- Opening Delimiter -
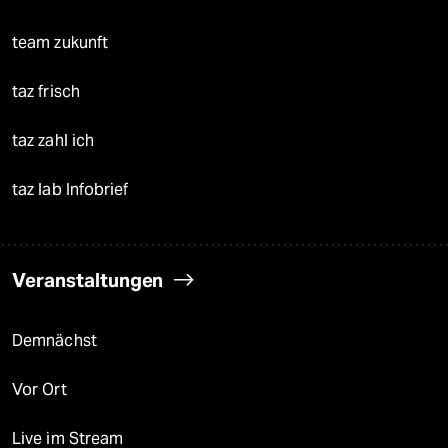
team zukunft
taz frisch
taz zahl ich
taz lab Infobrief
Veranstaltungen
Demnächst
Vor Ort
Live im Stream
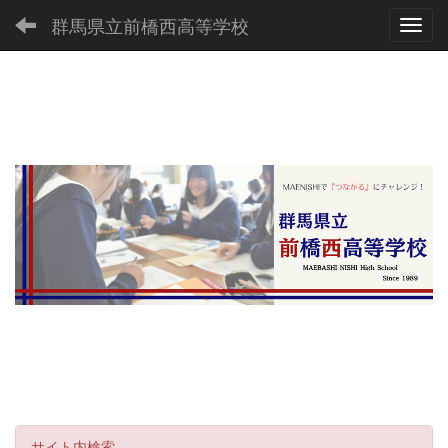
群馬県立前橋西高等学校
Toggl
サイト内検索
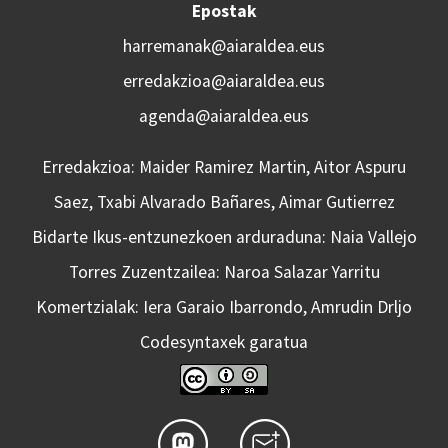
Epostak
harremanak@aiaraldea.eus
erredakzioa@aiaraldea.eus
agenda@aiaraldea.eus
Erredakzioa: Maider Ramirez Martin, Aitor Aspuru
Saez, Txabi Alvarado Bañares, Aimar Gutierrez
Bidarte Ikus-entzunezkoen arduraduna: Naia Vallejo
Torres Zuzentzailea: Naroa Salazar Yarritu
Komertzialak: Iera Garaio Ibarrondo, Amrudin Drljo
Codesyntaxek garatua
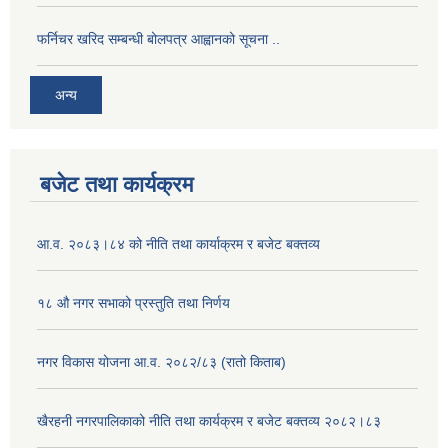
फर्निचर खरिद सम्बन्धी बोलपत्र आह्वानको सूचना ..
अन्य
बजेट तथा कार्यक्रम
आ.व. २०८३।८४ को नीति तथा कार्याक्रम र बजेट बक्तव्य
१८ औ नगर सभाको प्रस्तुति तथा निर्णय
नगर विकास योजना आ.व. २०८२/८३ (रातो किताब)
खैरहनी नगरपालिकाको नीति तथा कार्यक्रम र बजेट बक्तव्य २०८२।८३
- Closing Delimiter -
## Required action:
Begin at the line containing "harremanak@aiaraldea.eus" and restate exactly every line through the end of the material, skipping the pictures.

## Completed task:
harremanak@aiaraldea.eus
erredakzioa@aiaraldea.eus
agenda@aiaraldea.eus
Erredakzioa: Maider Ramirez Martin, Aitor Aspuru
Saez, Txabi Alvarado Bañares, Aimar Gutierrez
Bidarte Ikus-entzunezkoen arduraduna: Naia Vallejo
Torres Zuzentzailea: Naroa Salazar Yarritu
Komertzialak: Iera Garaio Ibarrondo, Amrudin Drljo
Codesyntaxek garatua
फर्निचर खरिद सम्बन्धी बोलपत्र आह्वानको सूचना ..
अन्य
बजेट तथा कार्यक्रम
आ.व. २०८३।८४ को नीति तथा कार्याक्रम र बजेट बक्तव्य
१८ औ नगर सभाको प्रस्तुति तथा निर्णय
नगर विकास योजना आ.व. २०८२/८३ (रातो किताब)
खैरहनी नगरपालिकाको नीति तथा कार्यक्रम र बजेट बक्तव्य २०८२।८३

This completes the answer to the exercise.